Monthly: check antenna wire tension, insulators, and feedline for physical damage; test all backup procedures; clean and lubricate mechanical controls (particularly variable capacitors and inductors with moving parts); verify calibration of frequency-determining components (especially if the station uses a crystal-controlled frequency standard).

Annually: replace all rubber gaskets and cable jackets showing deterioration; inspect all solder joints; test component values of critical circuits (capacitor values drift, inductor cores can develop cracks, resistors drift high); rebuild any connections showing corrosion.

Keep spare components for every common failure mode: spare vacuum tubes (or transistors) for each type used, spare variable capacitors and coil forms, spare feedline sections, spare power supply fuses and regulators, and a completely backup receiver capable of monitoring primary frequencies.

Operator Training and Skills

The best equipment is useless without trained operators. A radio station staffed by untrained operators will fail in an emergency — not from equipment failure but from operator error: forgotten procedures, garbled messages, wrong frequencies, inability to troubleshoot problems.

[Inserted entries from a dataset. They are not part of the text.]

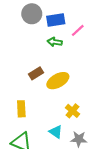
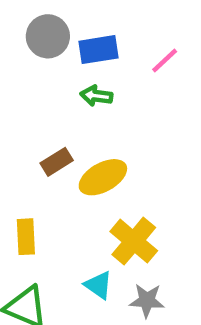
pink line: (78, 30) -> (165, 61), moved
yellow cross: (72, 111) -> (134, 241), size x1.5

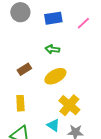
gray circle: (48, 36) -> (20, 12), moved
green arrow: (96, 96) -> (52, 49), moved
brown rectangle: (57, 162) -> (24, 69), moved

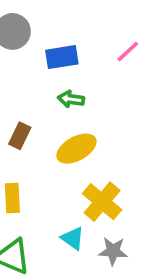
blue rectangle: (53, 18) -> (62, 57), moved
brown rectangle: (24, 69) -> (20, 136), turned -32

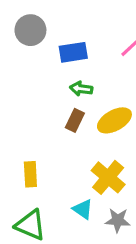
brown rectangle: (20, 136) -> (75, 120), moved
yellow ellipse: (76, 149) -> (114, 120), moved

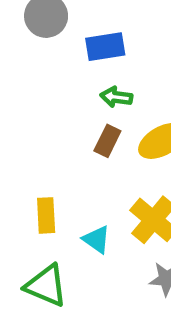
cyan triangle: (83, 209) -> (96, 240), moved

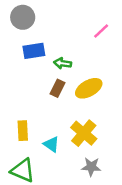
blue rectangle: (105, 47) -> (34, 51), moved

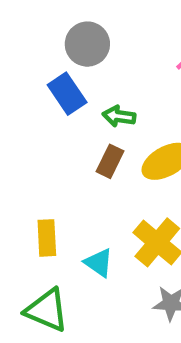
gray circle: (23, 17) -> (87, 44), moved
blue rectangle: (34, 51) -> (67, 94), turned 65

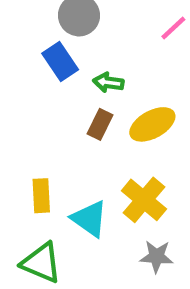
cyan triangle: (99, 263) -> (89, 219), size x1.4

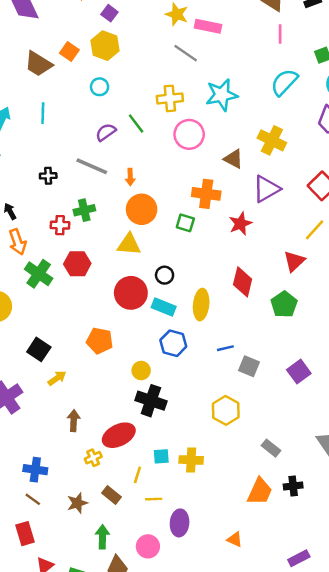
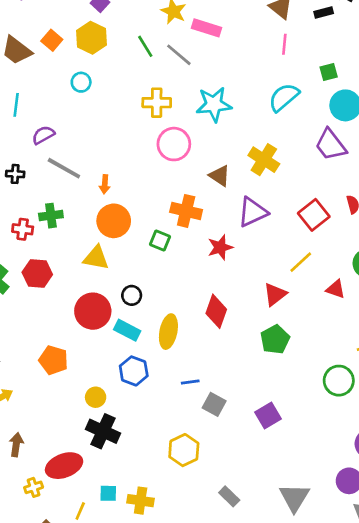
green line: (136, 124) -> (145, 46), moved
purple semicircle: (106, 132) -> (43, 135), moved
green pentagon: (284, 304) -> (275, 339), moved

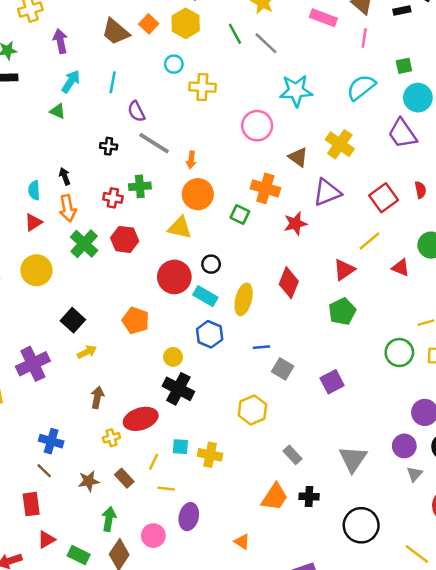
pink rectangle: (206, 28) -> (323, 18), moved
yellow cross: (157, 103) -> (202, 87), moved
purple semicircle: (43, 135) -> (136, 111), turned -90

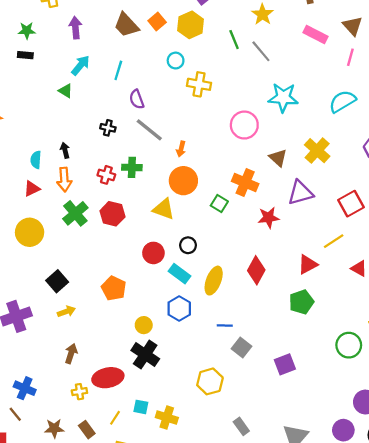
red circle: (174, 277) -> (153, 253), size x0.7

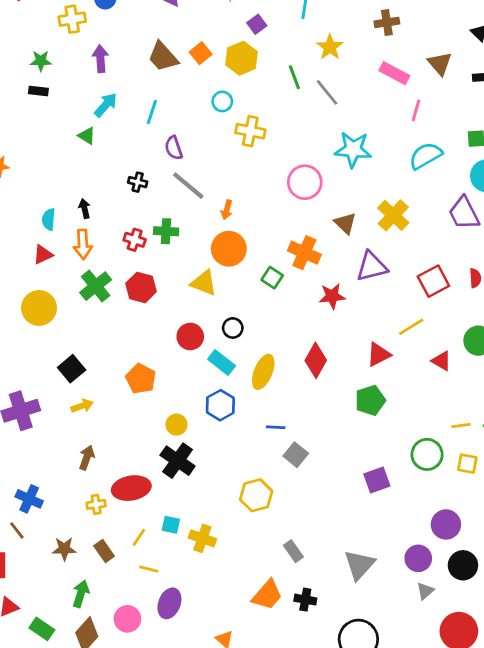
pink line: (350, 57) -> (416, 110), moved
purple square: (285, 364) -> (377, 480), moved

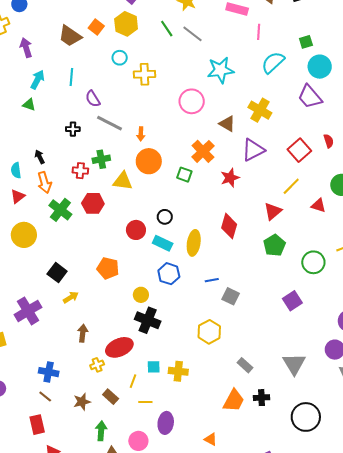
orange cross: (304, 253) -> (203, 151), turned 35
yellow triangle: (204, 283) -> (123, 181), moved
green circle: (427, 454) -> (313, 262), moved

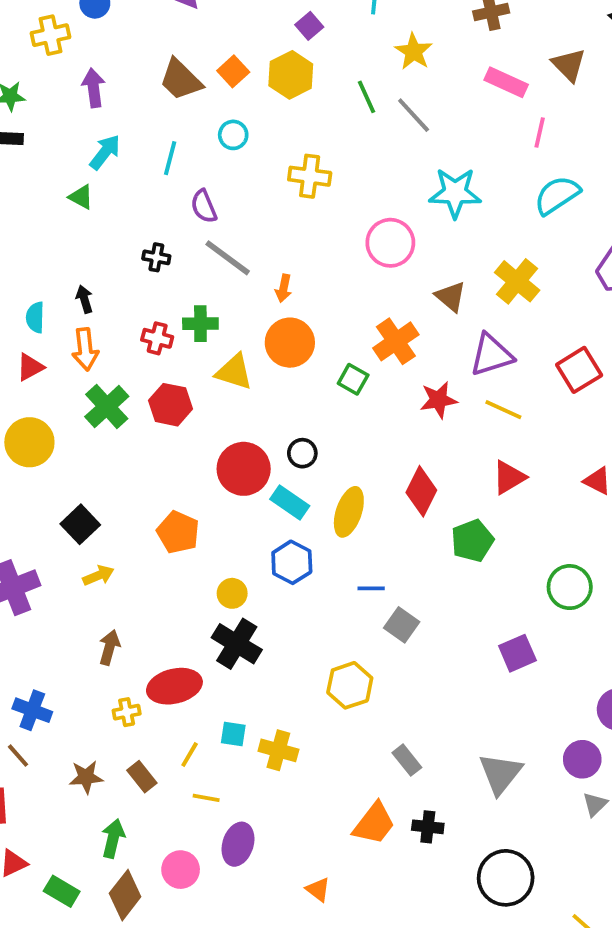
cyan circle: (120, 58) -> (233, 135), moved
yellow line: (291, 186) -> (503, 410), moved, turned 60
red circle: (136, 230) -> (244, 469), size x1.4
green pentagon: (274, 245) -> (472, 541), moved

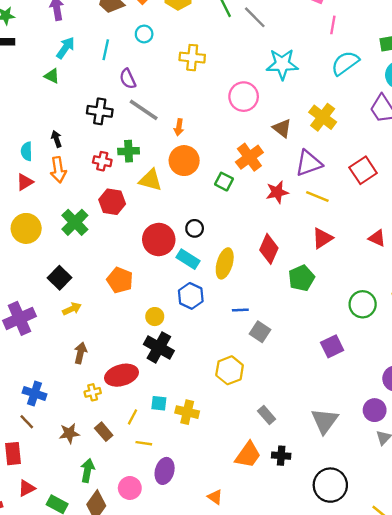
black cross: (156, 257) -> (100, 111), size x1.5
green cross: (107, 407) -> (75, 222), moved

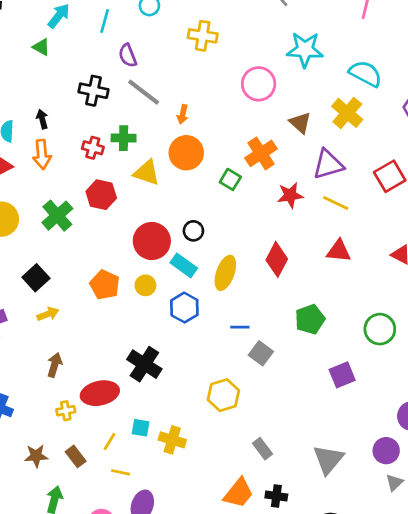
cyan semicircle: (345, 63) -> (365, 74), moved, turned 60
red triangle: (322, 238) -> (339, 251), turned 35
green pentagon: (301, 278) -> (310, 319), moved
yellow circle: (155, 317) -> (145, 285), moved

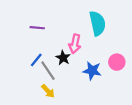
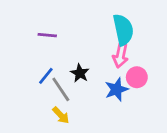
pink arrow: (75, 44) -> (121, 56), moved
pink circle: (117, 62) -> (137, 77), moved
blue star: (92, 71) -> (116, 89), turned -30

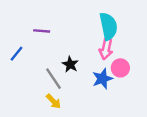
blue line: (46, 76) -> (17, 54), moved

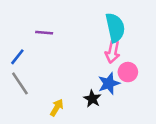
black star: (70, 64) -> (92, 99), moved
gray line: (54, 79) -> (20, 83), moved
yellow arrow: (54, 101) -> (57, 108), turned -105

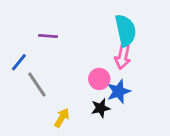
pink circle: (128, 72) -> (99, 79), moved
gray line: (20, 83) -> (37, 84), moved
black star: (92, 99) -> (101, 108), turned 30

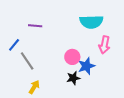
cyan semicircle: (126, 30) -> (91, 22), turned 100
pink arrow: (123, 57) -> (104, 45), moved
yellow arrow: (62, 118) -> (34, 87), moved

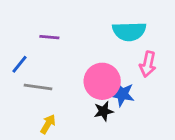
pink circle: (72, 57) -> (102, 81), size x1.6
gray line: (27, 61) -> (38, 87), turned -48
blue star: (86, 66) -> (122, 94), turned 30

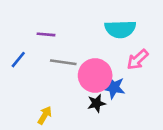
pink arrow: (148, 64) -> (138, 60), turned 35
gray line: (38, 87) -> (63, 62), moved

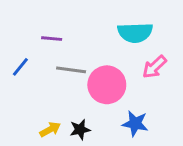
blue star: (114, 87) -> (135, 124), moved
black star: (96, 103) -> (80, 129), moved
yellow arrow: (45, 115) -> (50, 129), turned 30

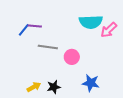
blue line: (20, 67) -> (24, 30), moved
pink arrow: (154, 67) -> (109, 30), moved
pink circle: (107, 85) -> (72, 57), size x0.6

Operator training milestones:

  1. Basic receiver operation: tune to known stations, adjust for best reception, log correctly
  2. Basic transmitter operation: power on sequence, frequency selection, power level, modulation check
  3. Routine contact procedure: calling, making contact, exchanging signal reports, closing contact
  4. Message handling: write, send, receive, and log formal traffic
  5. Emergency procedures: recognize a distress call, respond appropriately, relay to authorities
  6. Equipment troubleshooting: identify and correct the 10 most common failures

Train operators under realistic conditions. Run periodic drills — unannounced emergency scenarios during which operators must perform under stress. Cross-train all operators so any operator can handle any position. Document all training in the station log.

An operator who has made 100 scheduled contacts, handled 50 messages, and run 10 drills is a reliable asset. An operator who has only “watched” experienced operators and never operated alone is not yet trained — they are supervised. Do not trust unqualified operators with emergency communications. The difference between the two is hours of supervised practice, which costs nothing but time.